The official Queensland Treasury number released in late January was that the coal industry was set to lose about 15 million tonnes in coal production as a result of the floods.
The official Queensland Treasury number released in late January was that the coal industry was set to lose about 15 million tonnes in coal production as a result of the floods. Daryl Wright

WITH the sun out and people beginning to put one of the wettest seasons on record behind them, it is hard to imagine that 75% of Queensland mines are still inundated by water.

Speaking at the Surat Basin Coal and Energy conference yesterday, Queensland Resources Council chief executive Michael Roche reminded people that the problem of water on Bowen Basin mine sites was far from over.

Mr Roche showed a photo of a flooded pit at one of the mines in the Bowen Basin, which still contained 48 gigalitres (one gigalitre is equivalent to 100,000,000 litres) of water, which had built up over the wet season.

Mr Roche joked, saying he thought the mine would have gotten rid of about one gigalitre by now, only leaving them with 47 gigalitres to worry about.

“Basically what the mines are doing is moving water around on site, from pit to pit,” he said.

“I flew over the mines recently and there was activity, but still pit after pit was filled with water.

“They need to get rid of that water but the challenge is how and when.”

Mr Roche said the problem was serious and must not be overlooked.

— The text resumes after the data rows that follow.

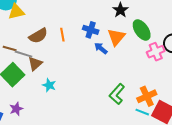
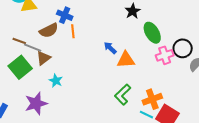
blue cross: (91, 30) -> (65, 15), moved
orange triangle: (116, 37) -> (126, 60), moved, turned 42
purple star: (16, 109) -> (36, 103), moved, size x1.6

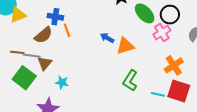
black circle: (183, 48) -> (170, 15), moved
orange cross: (152, 99) -> (174, 65), moved

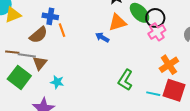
black circle: (170, 15) -> (155, 18), moved
orange triangle: (125, 46) -> (118, 22), moved

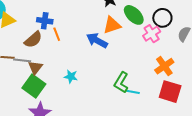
black circle: (155, 18) -> (162, 18), moved
blue arrow: (102, 37) -> (97, 40), size x1.5
green square: (19, 77) -> (34, 86), moved
cyan star: (57, 82) -> (71, 77), moved
cyan line: (153, 94) -> (133, 92), moved

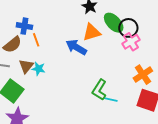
black circle: (162, 18) -> (128, 28), moved
brown triangle: (35, 68) -> (26, 66), moved
cyan star: (71, 77) -> (38, 69), moved

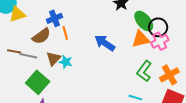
blue cross: (24, 26) -> (55, 18), turned -35
orange triangle: (92, 32) -> (141, 39), moved
green L-shape: (99, 90) -> (144, 71), moved

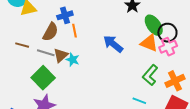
brown semicircle: (41, 36) -> (50, 32), turned -30
orange triangle: (141, 39) -> (149, 43), turned 30
gray line: (28, 56) -> (46, 53), moved

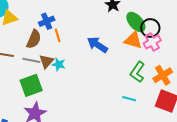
green square: (43, 78) -> (31, 85), turned 30

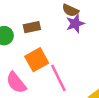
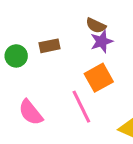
orange square: (37, 60) -> (99, 78), moved

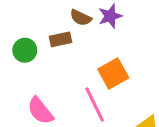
brown semicircle: (96, 26) -> (81, 18), moved
purple star: (102, 41) -> (110, 16), moved

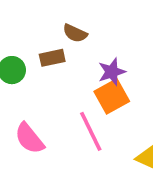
purple star: (110, 16) -> (112, 72), moved

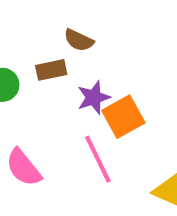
purple star: (112, 72) -> (94, 98), moved

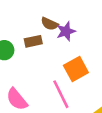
purple star: (94, 98) -> (66, 31), moved

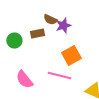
pink line: (61, 94) -> (59, 76), turned -50

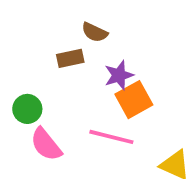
purple star: (63, 26) -> (119, 75), moved
green circle: (14, 40) -> (27, 109), moved

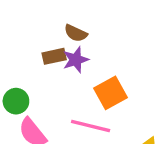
purple star: (119, 75) -> (76, 60), moved

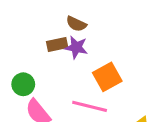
purple star: (76, 60) -> (76, 47), turned 30

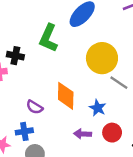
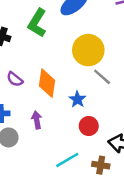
purple semicircle: (35, 107) -> (15, 79), moved
purple arrow: (83, 134) -> (37, 120), moved, turned 70

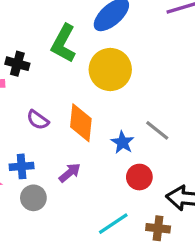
yellow circle: (88, 50) -> (110, 69), moved
gray line: (102, 77) -> (157, 130), moved
purple arrow: (37, 120) -> (70, 173), turned 63

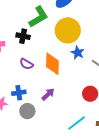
green L-shape: (64, 43) -> (39, 17), turned -145
black cross: (17, 64) -> (23, 36), moved
blue star: (122, 142) -> (78, 53), moved

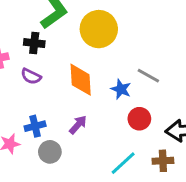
blue star: (78, 53) -> (121, 89), moved
purple semicircle: (26, 64) -> (31, 76), moved

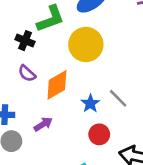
purple semicircle: (31, 76) -> (27, 73), moved
orange diamond: (81, 80) -> (57, 85), turned 48

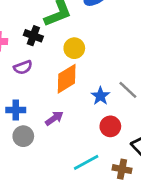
yellow circle: (86, 44) -> (74, 48), moved, size x0.6
purple semicircle: (27, 73) -> (23, 67), moved, turned -60

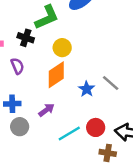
purple semicircle: (23, 67) -> (17, 66), turned -91
red circle: (110, 126) -> (96, 127), moved
cyan line: (86, 162) -> (69, 133), moved

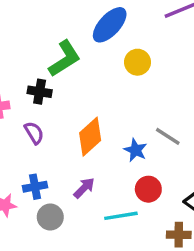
yellow circle: (62, 48) -> (137, 62), moved
red circle: (96, 127) -> (148, 189), moved
cyan line: (69, 133) -> (121, 216), turned 30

“While the commission of inquiry understandably is focusing on the human impacts around Toowoomba, Grantham and Brisbane, we think the commission inquiry needs to take into account the huge economic cost to the state and the coal industry in particular.

The official Queensland Treasury number released in late January was that the coal industry was set to lose about 15 million tonnes in coal production as a result of the floods.

“We thought at the time a minimum 30 million tonnes and it could be as high as 53 million tonnes,” Mr Roche said.

“We think now it will be somewhere between 30 and 53, perhaps around the 40 million mark; that is the equivalent of wiping out all of the economic growth in Queensland for 2009/10.”

“Ironically, government is going to have a large bill out of the disasters, a lot of infrastructure to be restored and rebuilt.

"Yet one of the major sources of potential funding for that effort continues to be hampered.

“We don’t believe the Queensland government believed or wanted to believe the extent of the problem,” he said.

After a 2010/11 wet season that could only be described as disastrous for the coal mining sector, Mr Roche said the industry had to look towards preparing for the 2011/12 season.

“The damage for this financial year has been done. We can’t just hope that next wet season will be more normal, but what we do know is that lots of mines will be carrying a lot of water going into 2011/12.

“What the companies are telling me is the single largest problem they have is that under the new water discharge conditions, which came into force in 2009, they were not able to deal with the build-up of water on their sites in 2008/09, therefore, not able to get ready for the wet season we have just come through.

“Many mines went into this wet season with substantial quantities of water and then this wet season has just played havoc with so many of them.

Mr Roche said the Queensland Resources Council was hoping that next wet season the environmental authorities themselves would be more robust in terms of allowing mines to prepare for the season after.

“We hope we get a bit of relief with a normal dry season, but I do have a concern we are very vulnerable to a repeat of the season we just had.”